▶ _What the task asks_: Start at the top of the records and, please, print each line exactly through the line that contains "新消息丨森马第一个代言人是谁（森马", leaving out all pictures.

(Collected data)
------------------------------------------------------------------------

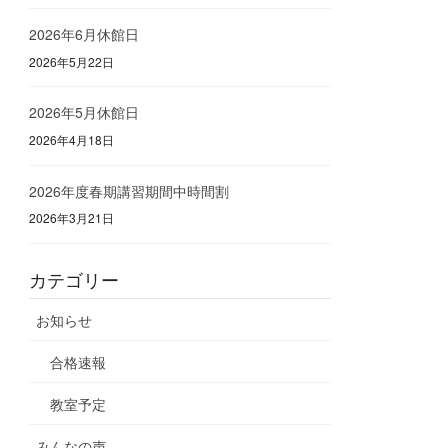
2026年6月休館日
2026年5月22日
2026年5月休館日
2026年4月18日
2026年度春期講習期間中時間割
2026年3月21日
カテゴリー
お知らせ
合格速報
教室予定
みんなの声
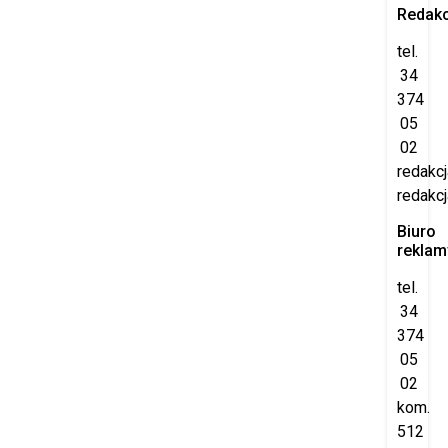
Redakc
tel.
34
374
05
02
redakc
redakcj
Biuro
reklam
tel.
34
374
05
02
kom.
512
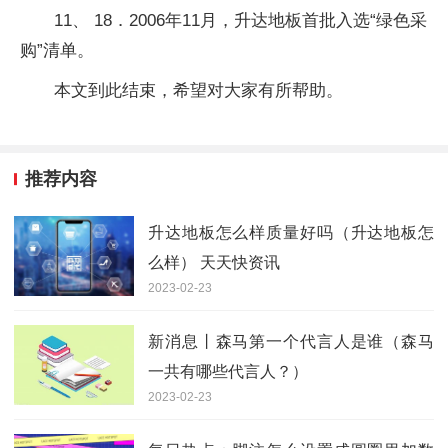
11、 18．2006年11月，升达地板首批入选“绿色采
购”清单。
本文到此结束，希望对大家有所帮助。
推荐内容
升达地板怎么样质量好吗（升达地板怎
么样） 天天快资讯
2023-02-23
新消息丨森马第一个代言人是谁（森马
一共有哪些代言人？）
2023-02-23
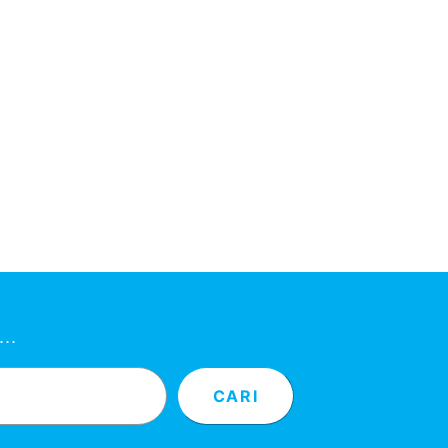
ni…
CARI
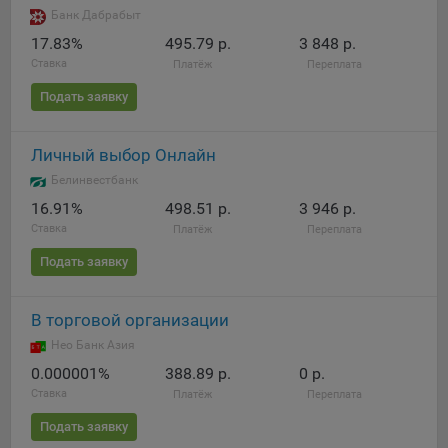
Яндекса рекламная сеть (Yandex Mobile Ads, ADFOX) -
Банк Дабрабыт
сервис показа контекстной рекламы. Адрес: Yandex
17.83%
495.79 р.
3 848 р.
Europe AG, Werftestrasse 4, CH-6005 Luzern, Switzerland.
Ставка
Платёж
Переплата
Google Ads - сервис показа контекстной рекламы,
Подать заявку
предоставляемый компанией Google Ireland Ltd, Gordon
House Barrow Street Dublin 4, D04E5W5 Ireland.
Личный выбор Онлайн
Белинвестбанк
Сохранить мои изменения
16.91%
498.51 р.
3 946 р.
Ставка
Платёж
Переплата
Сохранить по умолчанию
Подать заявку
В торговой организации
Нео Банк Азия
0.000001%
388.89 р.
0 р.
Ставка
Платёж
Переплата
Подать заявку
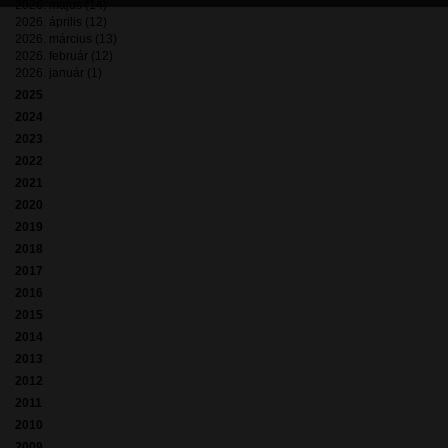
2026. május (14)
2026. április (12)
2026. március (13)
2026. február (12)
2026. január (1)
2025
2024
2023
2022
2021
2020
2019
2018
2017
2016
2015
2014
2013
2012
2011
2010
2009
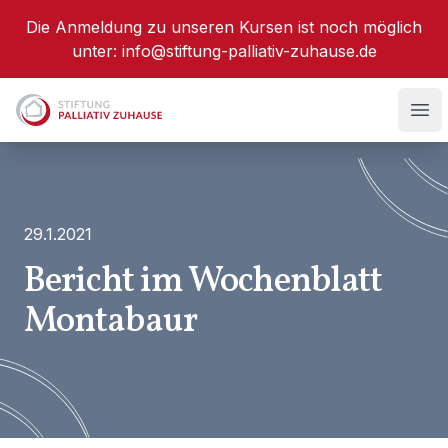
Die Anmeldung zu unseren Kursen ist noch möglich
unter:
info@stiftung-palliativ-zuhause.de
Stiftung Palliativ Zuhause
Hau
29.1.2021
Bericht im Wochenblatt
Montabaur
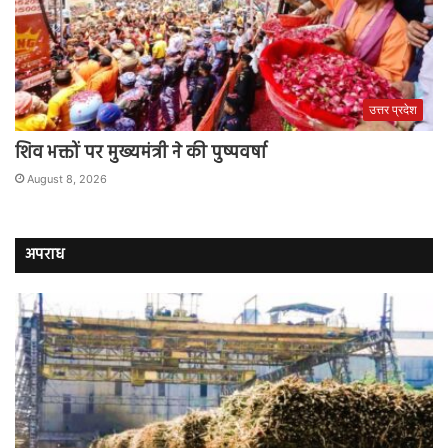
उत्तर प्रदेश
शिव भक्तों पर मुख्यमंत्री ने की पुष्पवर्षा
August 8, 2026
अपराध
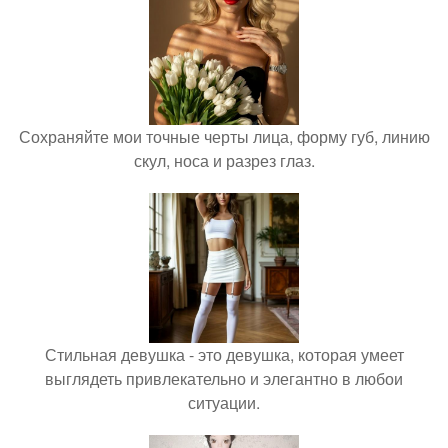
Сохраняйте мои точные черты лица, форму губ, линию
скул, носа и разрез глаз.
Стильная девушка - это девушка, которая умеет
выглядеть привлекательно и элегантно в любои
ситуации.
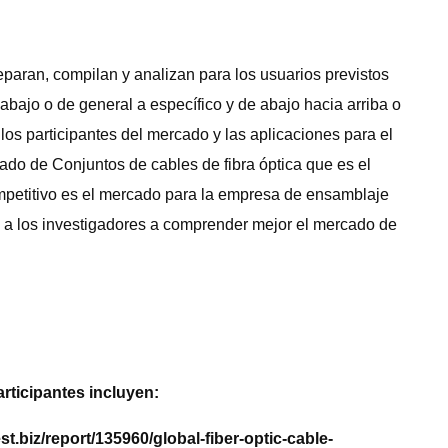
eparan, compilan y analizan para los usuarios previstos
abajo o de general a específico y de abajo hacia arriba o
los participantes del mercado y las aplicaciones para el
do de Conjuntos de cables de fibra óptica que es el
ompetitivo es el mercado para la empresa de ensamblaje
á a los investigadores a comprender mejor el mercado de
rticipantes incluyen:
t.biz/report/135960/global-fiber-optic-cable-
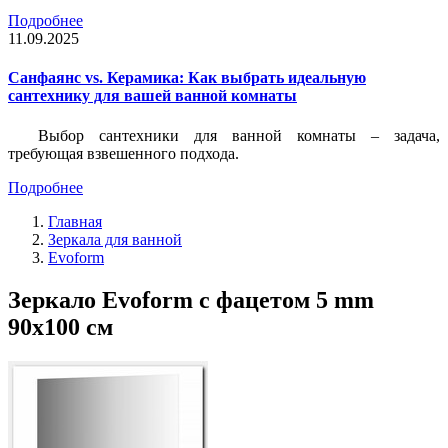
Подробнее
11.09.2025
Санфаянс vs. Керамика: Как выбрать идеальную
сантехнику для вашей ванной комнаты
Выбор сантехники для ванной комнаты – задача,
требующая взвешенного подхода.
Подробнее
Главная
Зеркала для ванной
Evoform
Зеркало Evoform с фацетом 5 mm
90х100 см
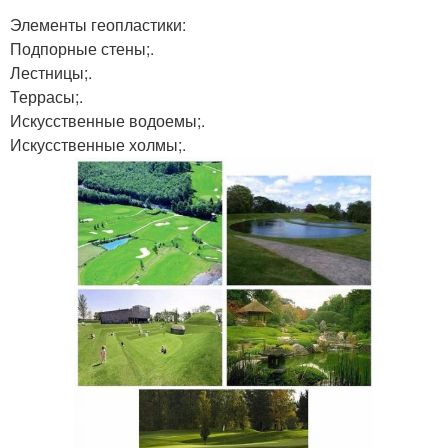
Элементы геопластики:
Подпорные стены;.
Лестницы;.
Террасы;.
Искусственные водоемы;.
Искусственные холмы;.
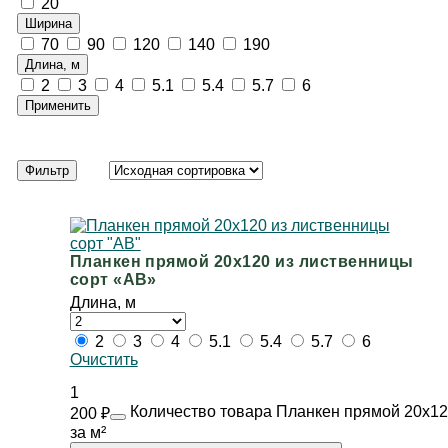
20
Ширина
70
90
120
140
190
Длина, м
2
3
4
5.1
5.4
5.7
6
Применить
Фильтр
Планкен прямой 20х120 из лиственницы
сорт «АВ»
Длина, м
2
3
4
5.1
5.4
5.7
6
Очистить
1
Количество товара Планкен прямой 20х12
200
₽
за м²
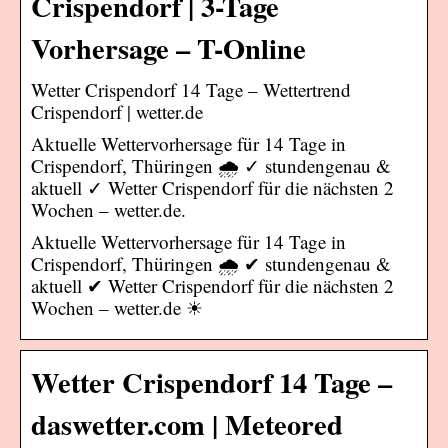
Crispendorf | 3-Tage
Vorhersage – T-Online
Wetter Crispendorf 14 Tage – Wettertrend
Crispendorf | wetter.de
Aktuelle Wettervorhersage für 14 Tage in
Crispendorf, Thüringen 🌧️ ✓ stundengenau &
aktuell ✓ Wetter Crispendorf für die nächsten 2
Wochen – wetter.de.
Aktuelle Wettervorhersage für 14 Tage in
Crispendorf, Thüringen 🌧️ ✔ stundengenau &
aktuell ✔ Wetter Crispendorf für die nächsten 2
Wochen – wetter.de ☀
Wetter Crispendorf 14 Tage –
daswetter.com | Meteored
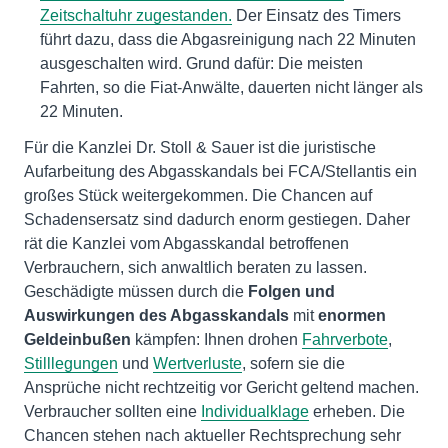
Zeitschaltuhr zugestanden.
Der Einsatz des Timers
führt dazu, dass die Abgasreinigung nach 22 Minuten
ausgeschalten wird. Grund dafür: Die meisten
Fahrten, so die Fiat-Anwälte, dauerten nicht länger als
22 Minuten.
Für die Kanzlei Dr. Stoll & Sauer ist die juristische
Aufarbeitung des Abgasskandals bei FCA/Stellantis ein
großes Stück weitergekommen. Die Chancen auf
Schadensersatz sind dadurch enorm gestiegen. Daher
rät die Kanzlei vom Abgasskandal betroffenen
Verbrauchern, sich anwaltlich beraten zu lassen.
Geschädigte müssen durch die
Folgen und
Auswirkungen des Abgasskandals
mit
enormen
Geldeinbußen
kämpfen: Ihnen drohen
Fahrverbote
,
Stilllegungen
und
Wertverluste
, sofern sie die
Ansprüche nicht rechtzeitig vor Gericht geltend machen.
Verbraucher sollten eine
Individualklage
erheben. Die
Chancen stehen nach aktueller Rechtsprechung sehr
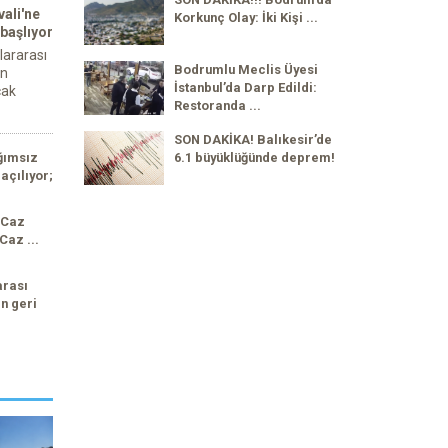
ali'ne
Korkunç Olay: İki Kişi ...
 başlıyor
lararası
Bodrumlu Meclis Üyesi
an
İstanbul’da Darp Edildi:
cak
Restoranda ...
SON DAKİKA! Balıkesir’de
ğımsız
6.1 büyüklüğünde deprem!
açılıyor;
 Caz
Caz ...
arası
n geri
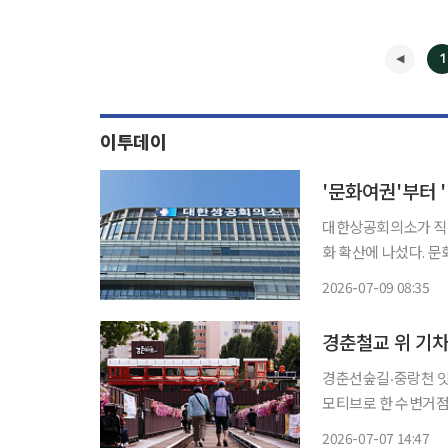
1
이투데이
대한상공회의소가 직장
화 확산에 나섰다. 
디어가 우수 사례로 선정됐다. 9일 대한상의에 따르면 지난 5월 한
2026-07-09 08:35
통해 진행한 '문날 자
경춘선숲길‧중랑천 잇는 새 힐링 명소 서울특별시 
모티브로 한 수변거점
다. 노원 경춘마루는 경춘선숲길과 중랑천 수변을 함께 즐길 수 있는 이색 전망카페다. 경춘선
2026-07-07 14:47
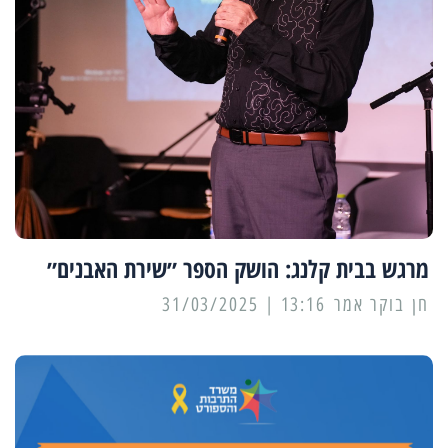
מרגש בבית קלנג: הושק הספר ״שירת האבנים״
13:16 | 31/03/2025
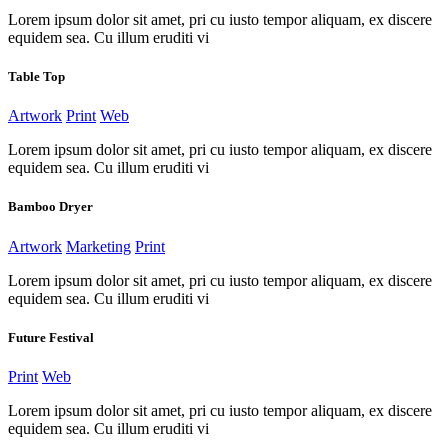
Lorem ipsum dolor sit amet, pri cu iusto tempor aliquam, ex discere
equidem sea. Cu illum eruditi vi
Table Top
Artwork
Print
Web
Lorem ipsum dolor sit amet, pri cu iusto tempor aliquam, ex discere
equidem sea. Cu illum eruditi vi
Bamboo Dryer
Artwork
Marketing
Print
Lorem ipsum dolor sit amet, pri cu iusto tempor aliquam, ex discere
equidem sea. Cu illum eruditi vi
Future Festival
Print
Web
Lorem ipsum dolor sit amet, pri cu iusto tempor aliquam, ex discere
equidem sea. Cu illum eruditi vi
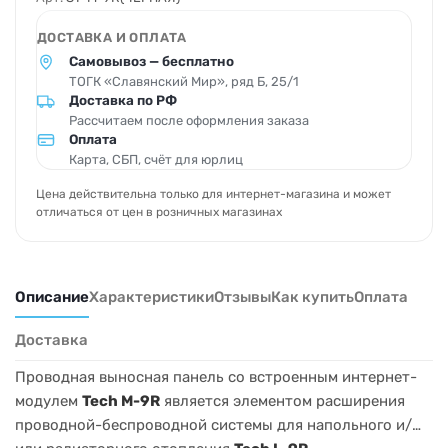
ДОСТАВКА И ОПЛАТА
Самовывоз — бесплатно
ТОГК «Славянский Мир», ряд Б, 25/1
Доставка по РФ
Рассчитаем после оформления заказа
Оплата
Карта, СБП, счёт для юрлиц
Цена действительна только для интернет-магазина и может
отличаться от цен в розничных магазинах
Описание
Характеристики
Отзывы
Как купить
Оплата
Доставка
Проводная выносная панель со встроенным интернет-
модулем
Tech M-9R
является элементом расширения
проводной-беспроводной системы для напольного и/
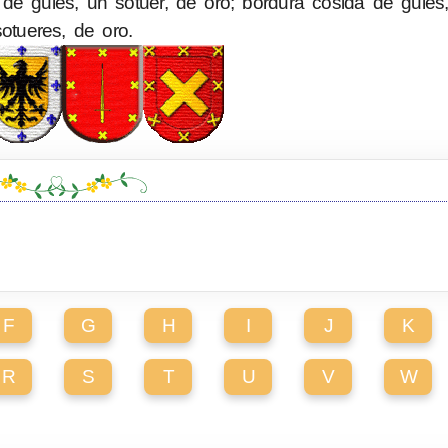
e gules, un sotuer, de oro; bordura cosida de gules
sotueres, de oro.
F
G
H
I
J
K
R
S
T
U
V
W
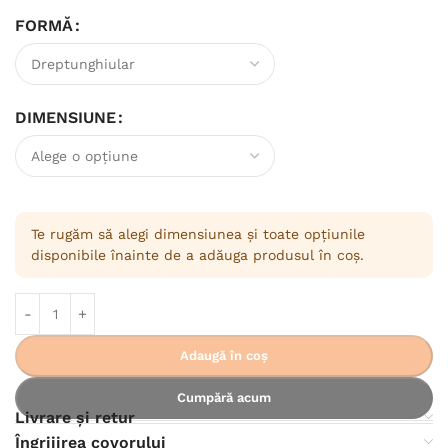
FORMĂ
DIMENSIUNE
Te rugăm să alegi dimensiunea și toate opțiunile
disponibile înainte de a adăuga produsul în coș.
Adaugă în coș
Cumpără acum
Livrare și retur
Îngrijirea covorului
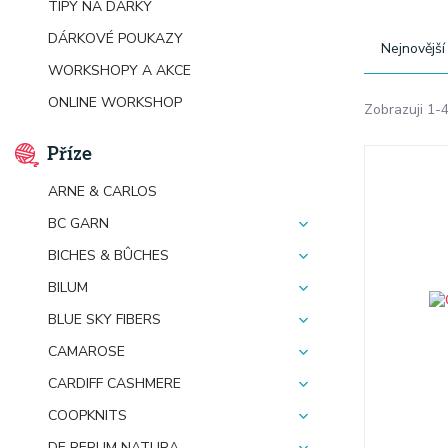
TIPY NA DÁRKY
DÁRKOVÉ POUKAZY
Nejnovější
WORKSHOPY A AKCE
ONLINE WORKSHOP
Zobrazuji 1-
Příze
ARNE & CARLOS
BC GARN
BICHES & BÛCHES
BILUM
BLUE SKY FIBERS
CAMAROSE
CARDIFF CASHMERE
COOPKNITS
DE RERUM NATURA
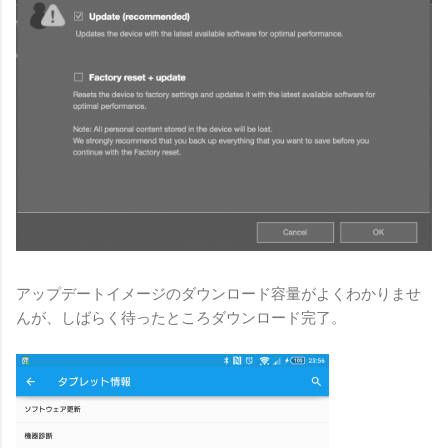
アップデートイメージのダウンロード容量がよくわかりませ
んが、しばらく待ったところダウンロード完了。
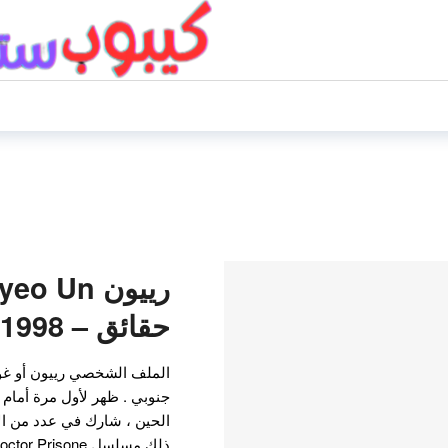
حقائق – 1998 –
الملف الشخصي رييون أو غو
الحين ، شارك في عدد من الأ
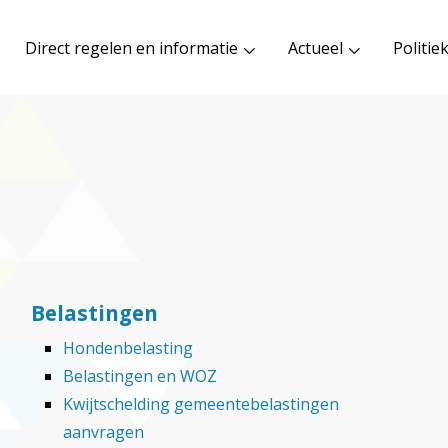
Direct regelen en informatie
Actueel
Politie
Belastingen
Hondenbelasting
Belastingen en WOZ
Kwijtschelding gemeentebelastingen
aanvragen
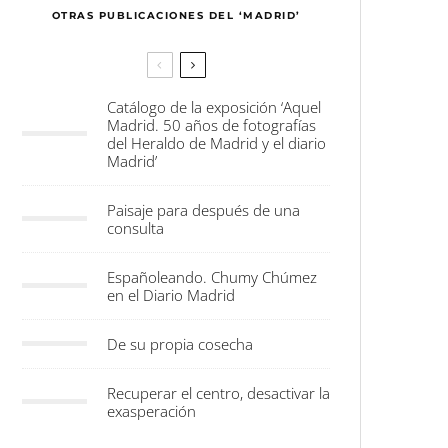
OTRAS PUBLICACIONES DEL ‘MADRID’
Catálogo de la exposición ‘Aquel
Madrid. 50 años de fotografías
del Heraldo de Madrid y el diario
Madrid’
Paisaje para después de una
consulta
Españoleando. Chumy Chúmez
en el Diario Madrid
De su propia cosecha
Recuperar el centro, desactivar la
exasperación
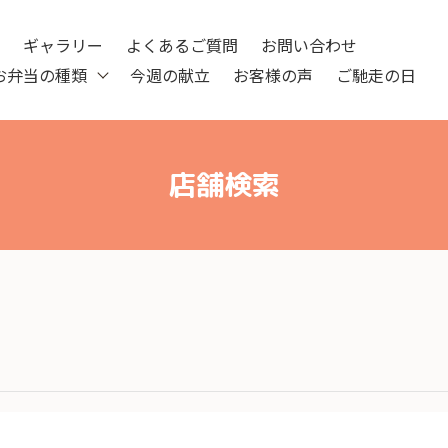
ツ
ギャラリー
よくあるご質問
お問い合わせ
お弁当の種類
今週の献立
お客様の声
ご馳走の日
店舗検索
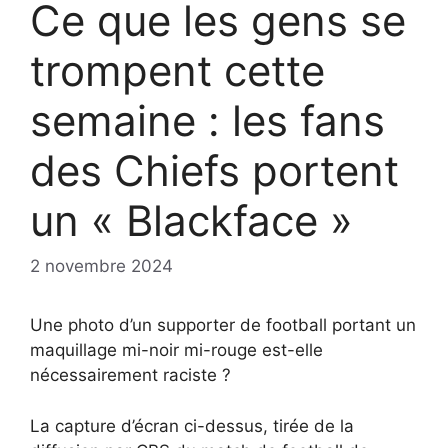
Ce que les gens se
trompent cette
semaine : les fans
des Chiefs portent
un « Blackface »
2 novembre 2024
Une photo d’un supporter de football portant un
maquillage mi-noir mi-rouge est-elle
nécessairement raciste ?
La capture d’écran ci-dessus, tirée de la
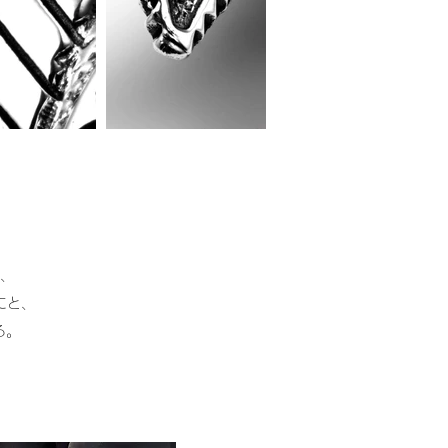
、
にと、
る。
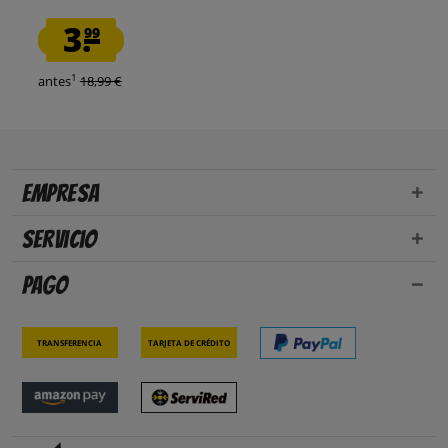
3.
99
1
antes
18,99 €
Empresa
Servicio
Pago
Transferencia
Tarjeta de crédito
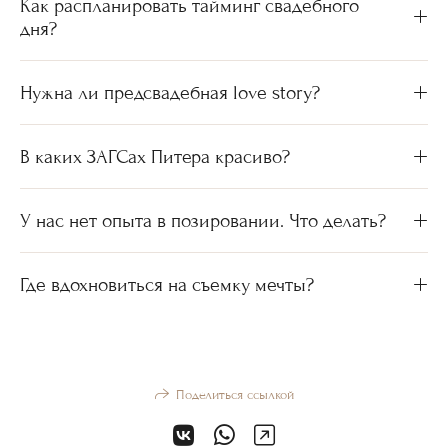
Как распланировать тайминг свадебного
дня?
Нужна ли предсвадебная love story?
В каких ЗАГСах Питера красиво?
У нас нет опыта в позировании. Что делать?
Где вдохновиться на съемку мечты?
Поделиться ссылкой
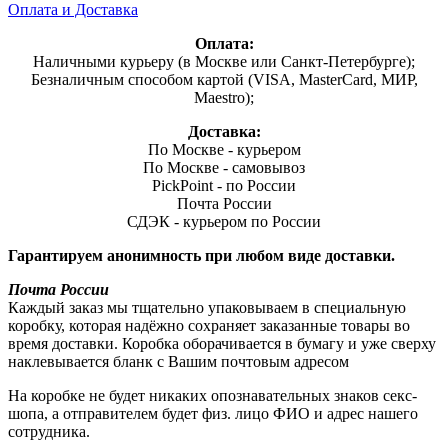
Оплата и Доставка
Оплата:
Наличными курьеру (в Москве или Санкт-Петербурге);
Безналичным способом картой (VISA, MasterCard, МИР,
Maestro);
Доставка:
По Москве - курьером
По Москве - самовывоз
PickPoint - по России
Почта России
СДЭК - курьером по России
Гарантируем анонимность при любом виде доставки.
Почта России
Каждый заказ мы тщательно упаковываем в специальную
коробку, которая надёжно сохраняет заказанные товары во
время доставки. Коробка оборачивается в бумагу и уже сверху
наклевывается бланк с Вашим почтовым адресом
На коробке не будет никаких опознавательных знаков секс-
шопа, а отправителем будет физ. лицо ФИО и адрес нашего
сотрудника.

------------------------------------------------------------------------

▶ _Response to this task_:
2026年6月休館日
2026年5月22日
2026年5月休館日
2026年4月18日
2026年度春期講習期間中時間割
2026年3月21日
カテゴリー
お知らせ
合格速報
教室予定
みんなの声
Redakc
tel.
34
374
05
02
redakc
redakcj
Biuro
reklam
tel.
34
374
05
02
kom.
512
11、 18．2006年11月，升达地板首批入选“绿色采
购”清单。
本文到此结束，希望对大家有所帮助。
推荐内容
升达地板怎么样质量好吗（升达地板怎
么样） 天天快资讯
2023-02-23
新消息丨森马第一个代言人是谁（森马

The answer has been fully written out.